The night before all the lab results were due, we faked them.

We and only we got all A's.

Reply to
jlarkin

All you want to do is insult. Jerk.

Reply to
jlarkin

So you know everything (including electronic design and biology) and you're always right and you have no tolerance for non-standard ideas. You supress your own ideas, if any, for fear of being shown to be wrong.

Great, I can compete with that.

Reply to
jlarkin

What kind of misreading could lead you to that conclusion? Do you bother paying any attention at all to things people write? You apparently don't read posts here, nor do you read any articles on the web (even the ones you link to yourself). I think you just skim posts looking for trigger words or phrases so that you can tell people how wonderful you are and how bad others are.

Read again. If you are having difficulty, find a grandkid to help with the big words.

Compete at what? This is a Usenet group, not a competition.

Reply to
David Brown

I take that means you prefer to wallow in your ignorance.

What a surprise!

Reply to
Martin Brown

I used to think Bill's (automated?) comments were OTT and unjust.

Having seen John's responses recently, the "skim looking for trigger phrases" concept does appear to be accurate.

Shame.

Reply to
Tom Gardner

Where did you take your PhD in biology?

Reply to
jlarkin

Good point. I design electronics and you don't.

All your insults are of course made with the best of intent.

Reply to
jlarkin

Is Bill still being Bill? I don't read his posts.

Well, it is easy to spot "wrong" and "stupid" and "ignorant" on a few screens of off-topic text.

Reply to
jlarkin

What a crock! Suggestions about physical reality are everyone's business, there can be no 'admitted amateurs' on such topics.

Reply to
whit3rd

The above articles are very interesting.

But I'd suggest that everybody drop the ad hominem arguments and passing digs - it prevents persuasion of both opponent and audience. Not effective.

Joe Gwinn

Reply to
Joe Gwinn

I sense a continued pattern here. Playing loose with facts is a lifelong habit of yours.

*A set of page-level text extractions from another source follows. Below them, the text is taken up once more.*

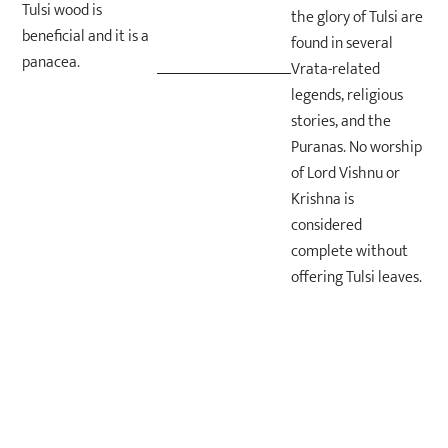
Tulsi wood is
the glory of Tulsi are
beneficial and it is a
found in several
panacea.
Vrata-related
legends, religious
stories, and the
Puranas. No worship
of Lord Vishnu or
Krishna is
considered
complete without
offering Tulsi leaves.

"But then how many kids are getting EE degrees these days"

Well, I dunno.

How many of the kids in your days got EE degrees without earning them?

Reply to
Clifford Heath

Getting stuff done, actually.

We earned ours. Faking the data required more understanding of the circuits than taking actual data.

The lab equipment was terrible. The shared B+ power supply had 50 volts p-p ripple, which made for the other guys getting some interesting frequency response graphs using their voltmeters.

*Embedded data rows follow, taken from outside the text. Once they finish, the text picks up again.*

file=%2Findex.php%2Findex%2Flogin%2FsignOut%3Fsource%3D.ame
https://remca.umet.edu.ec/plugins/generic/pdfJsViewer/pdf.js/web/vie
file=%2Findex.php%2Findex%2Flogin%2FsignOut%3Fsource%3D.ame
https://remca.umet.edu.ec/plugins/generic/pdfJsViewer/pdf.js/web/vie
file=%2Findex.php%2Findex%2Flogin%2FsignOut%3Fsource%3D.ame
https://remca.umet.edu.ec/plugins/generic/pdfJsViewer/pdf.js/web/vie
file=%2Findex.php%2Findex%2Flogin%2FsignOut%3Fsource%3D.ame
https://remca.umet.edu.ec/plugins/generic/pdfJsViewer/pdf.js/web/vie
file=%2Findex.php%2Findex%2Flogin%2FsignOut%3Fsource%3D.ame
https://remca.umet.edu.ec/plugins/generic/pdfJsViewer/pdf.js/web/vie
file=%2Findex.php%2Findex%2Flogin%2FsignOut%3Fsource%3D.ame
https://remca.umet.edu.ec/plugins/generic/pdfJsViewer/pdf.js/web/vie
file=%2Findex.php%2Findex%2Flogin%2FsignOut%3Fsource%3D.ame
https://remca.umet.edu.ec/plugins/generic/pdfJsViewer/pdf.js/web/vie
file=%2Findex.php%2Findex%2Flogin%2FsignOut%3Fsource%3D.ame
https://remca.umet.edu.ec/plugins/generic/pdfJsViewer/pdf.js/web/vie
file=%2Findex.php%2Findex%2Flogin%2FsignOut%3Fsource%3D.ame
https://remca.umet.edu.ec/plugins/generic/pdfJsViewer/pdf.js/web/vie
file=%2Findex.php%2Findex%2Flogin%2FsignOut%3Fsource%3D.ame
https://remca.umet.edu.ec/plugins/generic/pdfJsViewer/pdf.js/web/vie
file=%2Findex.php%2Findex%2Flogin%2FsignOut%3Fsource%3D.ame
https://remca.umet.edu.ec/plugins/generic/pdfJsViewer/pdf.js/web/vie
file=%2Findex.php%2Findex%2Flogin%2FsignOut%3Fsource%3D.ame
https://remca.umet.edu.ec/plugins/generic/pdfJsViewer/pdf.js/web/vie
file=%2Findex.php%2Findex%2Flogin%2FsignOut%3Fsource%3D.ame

I noticed the strange, flat amplifier frequency response immediately, so checked it on an oscilloscope.

Reply to
John Larkin

It's normally called lying and cheating.

It's actually creating the impression that you did get stuff done, which isn't quite the same thing.

Then your instructors were criminally incompetent.

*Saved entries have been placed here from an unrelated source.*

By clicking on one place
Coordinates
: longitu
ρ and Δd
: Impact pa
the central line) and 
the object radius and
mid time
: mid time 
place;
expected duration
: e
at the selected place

Clearly true. That doesn't mean that you earned your degree, and it clearly means that it wasn't worth having - not that potential employers would be aware of that.

It does look as if your instructors really were criminally incompetent.

The correct response is to fix the lab equipment, rather than fake the results. If your instructors really were criminally incompetent this might not have played out well, but it is still the correct response.

Reply to
Anthony William Sloman

They aren't automated, but John and I have been posting here for some twenty five years now, and John keeps on posting the same kind of nonsense, so my responses are well-practiced. I do look for ways of varying them a bit, but the information content has remained depressingly constant.

I think "gullible twit" covers more of John Larkin's output.

Reply to
Anthony William Sloman

Arthur C Clarke accused Hollywood PR droids of having a single key that generated "never in the history of motion pictures". That's the level of "automation" I had in mind.

Having said that, your ripostes are sometimes amusing, the content usually refers to the previous content. Not all posters manage to achieve that.

That's would be the consequence of skimming and reacting to phrases. "Confirmatory bias" springs to mind.

I find that nowadays there is too much /stuff/ competing for our eyeballs, and that encourages skimming. In that sense it was better a few decades ago, when you devoured any data you could get your hands on to extract useful information.